An interesting expression of this idea happened with the whole NSA Clipper Chip debacle. Effectively, the US government wanted to move from unencrypted everything to key-escrow encryption, where private citizens would be technically prevented from wiretapping your phones, but law enforcement could still do so. It failed so hard that the US government just stopped regulating crypto export and the NSA retreated to slipping vulnerabilities in crypto standards (e.g. Dual_EC_DRBG, TLS Extended Random).
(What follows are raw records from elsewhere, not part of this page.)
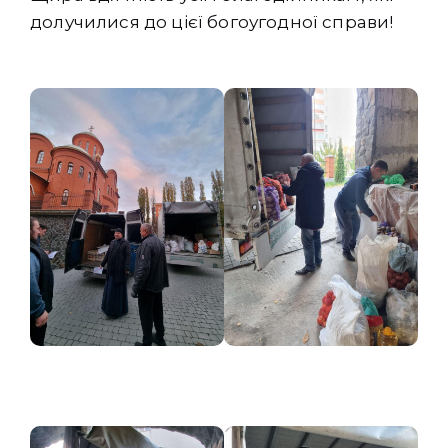
долучилися до цієї богоугодної справи!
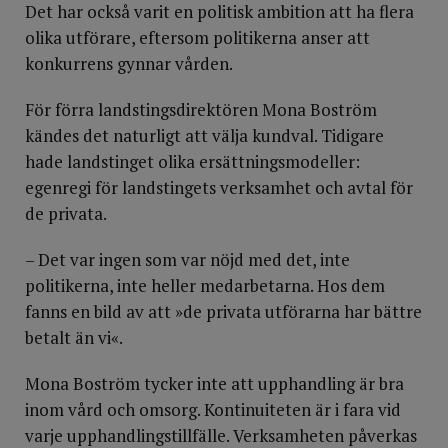
Det har också varit en politisk ambition att ha flera
olika utförare, eftersom politikerna anser att
konkurrens gynnar vården.
För förra landstingsdirektören Mona Boström
kändes det naturligt att välja kundval. Tidigare
hade landstinget olika ersättningsmodeller:
egenregi för landstingets verksamhet och avtal för
de privata.
– Det var ingen som var nöjd med det, inte
politikerna, inte heller medarbetarna. Hos dem
fanns en bild av att »de privata utförarna har bättre
betalt än vi«.
Mona Boström tycker inte att upphandling är bra
inom vård och omsorg. Kontinuiteten är i fara vid
varje upphandlingstillfälle. Verksamheten påverkas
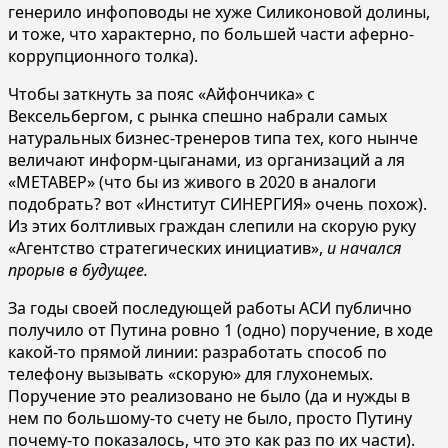
генерило инфоповоды не хуже Силиконовой долины,
и тоже, что характерно, по большей части аферно-
коррупционного толка).
Чтобы заткнуть за пояс «Айфончика» с
Вексельбергом, с рынка спешно набрали самых
натуральных бизнес-тренеров типа тех, кого нынче
величают информ-цыганами, из организаций а ля
«МЕТАВЕР» (что бы из живого в 2020 в аналоги
подобрать? вот «Институт СИНЕРГИЯ» очень похож).
Из этих болтливых граждан слепили на скорую руку
«Агентство стратегических инициатив»,
и начался
прорыв в будущее.
За годы своей последующей работы АСИ публично
получило от Путина ровно 1 (одно) поручение, в ходе
какой-то прямой линии: разработать способ по
телефону вызывать «скорую» для глухонемых.
Поручение это реализовано не было (да и нужды в
нем по большому-то счету не было, просто Путину
почему-то показалось, что это как раз по их части).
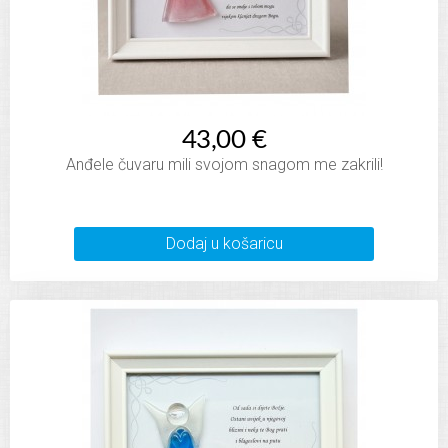
43,00 €
Anđele čuvaru mili svojom snagom me zakrili!
Dodaj u košaricu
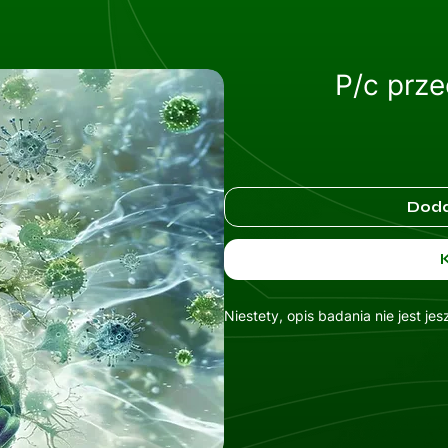
P/c prze
Doda
Niestety, opis badania nie jest je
The actual legal protections I mentioned above melted away under the heat of the War on Terror. The US government adopted a classified interpretation of wiretapping law that boiled down to "if we aren't listening, we haven't spied on you". Effectively, the NSA would wiretap everything and store it securely, and then once they had legal justification to actually wiretap you, they'd open up what they had already recorded. In theory, this is just turning a wiretap order into one issued about 30 days ago. In practice, the "legal justification" part was someone filling out a form in XKeyscore and clicking a button, with no further verification in the vast majority of cases.
It was only after much of this leaked - twice, I might add - that people outside of encryption enthusiast communities actually started taking technical privacy protections seriously. Things like end-to-end encrypted messaging, Let's Encrypt, and efficient cipher implementations that actually made encrypting everything useful are things that people in 1999 could only dream of (except for the above-mentioned cypherpunks). On the other hand, all of this extra security is fundamentally reactionary. We would not be encrypting the whole web were it not for certain Nation-State Actors abandoning their already-flimsy legal protections and going for full-take.
Of course, none of that matters when you were just going to self-surveil and post everything you do to Facebook anyway. But that isn't really all that new. People have always been bad at keeping secrets, advertisers have always been spying on you (before the Internet), and there's hundreds of years of legal precedent concerning when, where, and how much privacy you lose when you open your mouth or go out in public. If there is a difference between the 90s and today, it's that today's technology makes you a lot more aware of when your privacy has been violated. Target may know when you're pregnant before your father does, but Facebook will brag about it to you.
https://en.m.wikipedia.org/wiki/German_tank_problem
Further, over time, many authorities have to be repeatedly reminded that User-Agents with UUID's != the user themselves, and every attempt by technologists to cram more UUID on more and more closely held technology with more and more ubiquitous and trending toward always on data streams just makes this threat harder and harder to play down.
You don't need to serialize and track everything. We need to stop doing it. This is also why the systemd machine-id was a step in the wrong direction.